About
I’m surprisingly well-adjusted for someone with a serious mental illness, yet maladjusted enough to still fit in as an artist.
After decades managing the chaos of Bipolar disorder, I hit another snag in my health. In 2023, I became disabled from fibromyalgia, a chronic pain condition that had steadily become worse since my diagnosis in 2013. Working a corporate job became so difficult that I feared getting fired and, thus, quit before it could happen.

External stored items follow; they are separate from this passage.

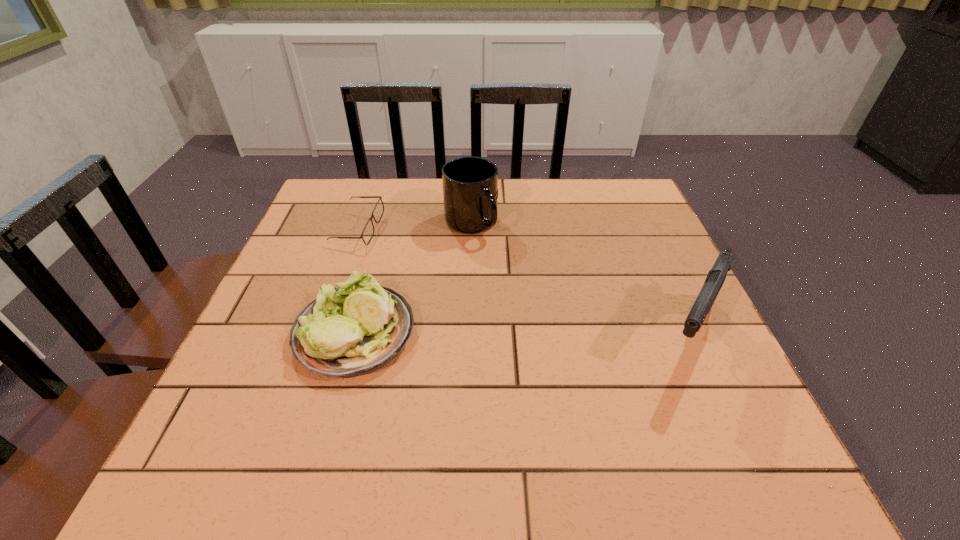 Find the location of a particular element. vacant spot on the desktop that is between the lettuce and the gun and is positioned with the handle on the side of the mug is located at coordinates (533, 335).

You are a GUI agent. You are given a task and a screenshot of the screen. Output one action in this format:
    pyautogui.click(x=<x>, y=<y>)
    Task: Click on the vacant space on the desktop that is between the lettuce and the gun and is positioned with the lenses facing outward on the spectacles
    The image size is (960, 540).
    Given the screenshot: What is the action you would take?
    pyautogui.click(x=562, y=335) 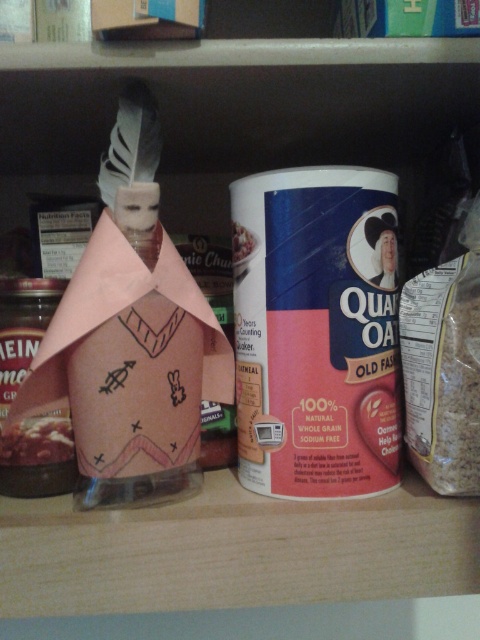 Measure the distance between matte plastic bottle at center and camera.

56.55 centimeters

Can you confirm if matte plastic bottle at center is positioned to the left of brown matte jar at center?

Correct, you'll find matte plastic bottle at center to the left of brown matte jar at center.

The width and height of the screenshot is (480, 640). Describe the element at coordinates (16, 388) in the screenshot. I see `matte plastic bottle at center` at that location.

At what (x,y) coordinates should I click in order to perform the action: click on matte plastic bottle at center. Please return your answer as a coordinate pair (x, y). Looking at the image, I should click on (16, 388).

Measure the distance from matte plastic bottle at center to smooth white rice at center.

They are 8.39 inches apart.

Which is below, matte plastic bottle at center or smooth white rice at center?

matte plastic bottle at center is lower down.

Measure the distance between matte plastic bottle at center and camera.

22.26 inches

Identify the location of matte plastic bottle at center. The height and width of the screenshot is (640, 480). (16, 388).

Based on the photo, is brown matte jar at center bigger than smooth white rice at center?

Incorrect, brown matte jar at center is not larger than smooth white rice at center.

Which is more to the right, brown matte jar at center or smooth white rice at center?

Positioned to the right is smooth white rice at center.

Is point (41, 440) closer to viewer compared to point (235, 240)?

Yes, point (41, 440) is closer to viewer.

At what (x,y) coordinates should I click in order to perform the action: click on brown matte jar at center. Please return your answer as a coordinate pair (x, y). Image resolution: width=480 pixels, height=640 pixels. Looking at the image, I should click on (36, 442). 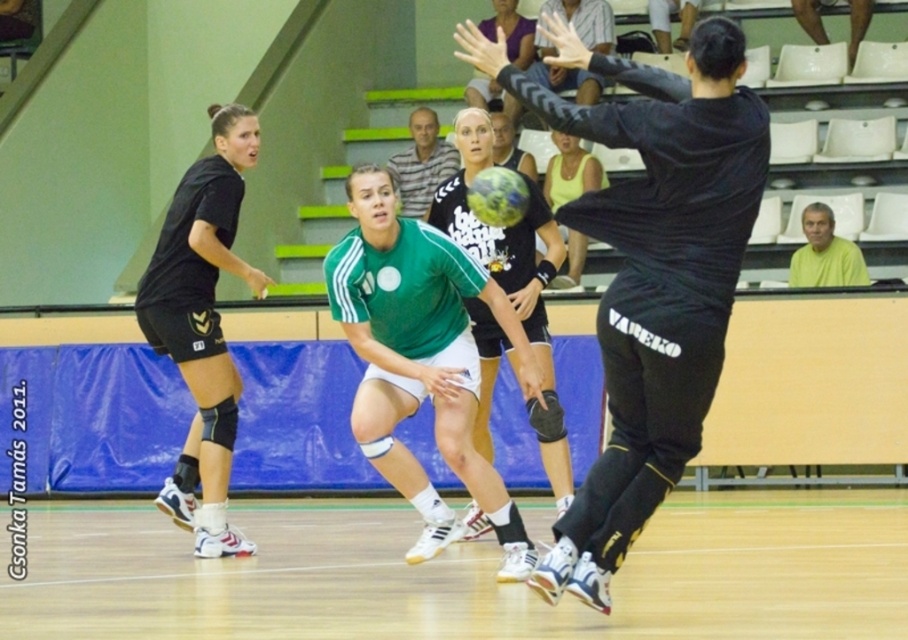 Question: Does gray striped shirt at center appear over yellow matte shirt at upper right?

Choices:
 (A) yes
 (B) no

Answer: (A)

Question: Among these points, which one is nearest to the camera?

Choices:
 (A) (417, 112)
 (B) (864, 269)

Answer: (B)

Question: Which object is closer to the camera taking this photo?

Choices:
 (A) black matte shorts at left
 (B) gray striped shirt at center

Answer: (A)

Question: Is black matte jersey at center thinner than gray striped shirt at center?

Choices:
 (A) yes
 (B) no

Answer: (B)

Question: Which point is farther to the camera?

Choices:
 (A) gray striped shirt at center
 (B) yellow matte shirt at upper right
 (C) black matte shorts at left
 (D) black matte jersey at center

Answer: (A)

Question: Can you confirm if black matte jersey at center is wider than gray striped shirt at center?

Choices:
 (A) yes
 (B) no

Answer: (A) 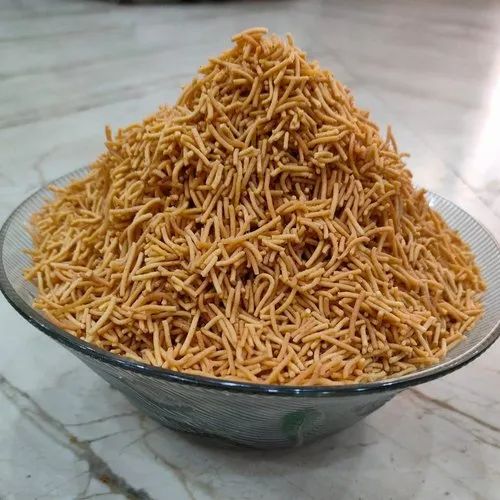 The image size is (500, 500). Find the location of `rim of bowl`. rim of bowl is located at coordinates (284, 398), (325, 395), (230, 380). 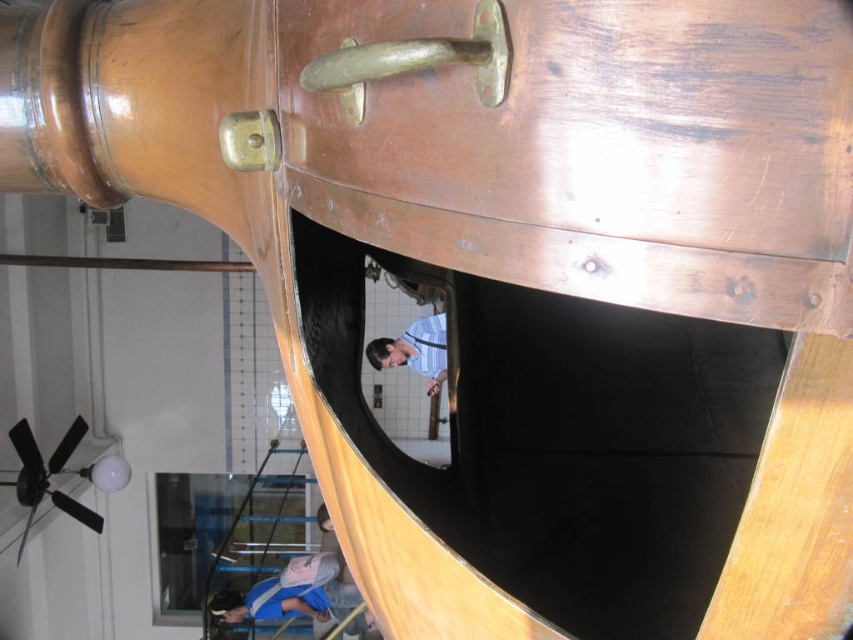 Question: Estimate the real-world distances between objects in this image. Which object is farther from the matte blue shirt at center?

Choices:
 (A) brass/bronze metallic door handle at upper center
 (B) brass/bronze handle at upper center

Answer: (B)

Question: Does matte blue shirt at center lie behind brass/bronze metallic door handle at upper center?

Choices:
 (A) no
 (B) yes

Answer: (B)

Question: Considering the relative positions of matte blue shirt at center and brass/bronze metallic door handle at upper center in the image provided, where is matte blue shirt at center located with respect to brass/bronze metallic door handle at upper center?

Choices:
 (A) below
 (B) above

Answer: (A)

Question: Does brass/bronze handle at upper center have a smaller size compared to brass/bronze metallic door handle at upper center?

Choices:
 (A) yes
 (B) no

Answer: (B)

Question: Considering the real-world distances, which object is closest to the brass/bronze handle at upper center?

Choices:
 (A) matte blue shirt at center
 (B) brass/bronze metallic door handle at upper center

Answer: (B)

Question: Which object appears farthest from the camera in this image?

Choices:
 (A) matte blue shirt at center
 (B) brass/bronze handle at upper center

Answer: (A) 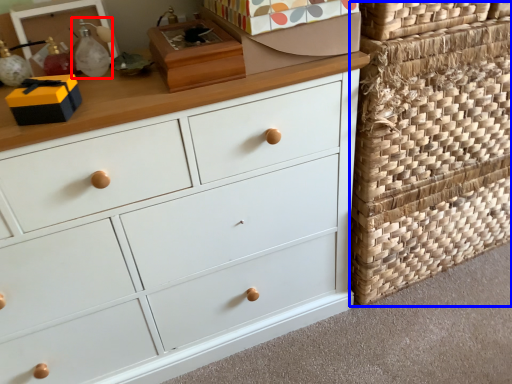 Question: Which point is further to the camera, toy (highlighted by a red box) or basket (highlighted by a blue box)?

Choices:
 (A) toy
 (B) basket

Answer: (B)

Since a 9 to 5 job was no longer an option for me, I began spending any time I wasn’t stuck in bed painting and drawing. While I was excited to have the time to do my art, I was also struggling with my new identity as a disabled person. I grieved the loss of my life where I was physically capable. Those swirling and consuming emotions gave birth to a new series of personal work.
Being chronically ill can really put life into perspective, but it can also bring out the worst in someone. Outwardly, I was able to remain pleasant, or at least pretend to be. But my inner world was less forgiving. Depression, frustration and hopelessness all had me reeling. Then, surprisingly, it started to inspire me to create new artwork.
I was adjusted my studio setup around my physical limitations, and I began to paint again. The time I could spend working was very limited, though, and a problem that I still contend with today.
Being limited forced a patience with myself that I had struggled with most of my life. The feeling that I had to be productive had always plagued me. I had attached my worthiness to my output and achievements. Fibro has forced a slower tempo to my daily life and I’ve had to come to terms with the fact that some days will be productive, while other days are spent in bed listening to podcasts. And that’s okay.
These ongoing struggles have breathed new meaning into my artwork. There’s a depth to it that wasn’t there before; a new mission. The work I’m creating now, whether deeply personal or darkly humorous, is created to illicit feeling. My intention is for people to have art experiences, not just be passive viewers. I make so that people can connect with me, or with others, and feel understood and less alone. I like to think of it as taking intangible emotions and turning them into tangible experiences. Whether you find the work quietly meaningful, or chaotic, or maybe even funny, the narratives are meant to draw you in; make you feel. If a pull comes from somewhere deep inside of you, then the piece did what it was intended to do.
Experience that pull with me.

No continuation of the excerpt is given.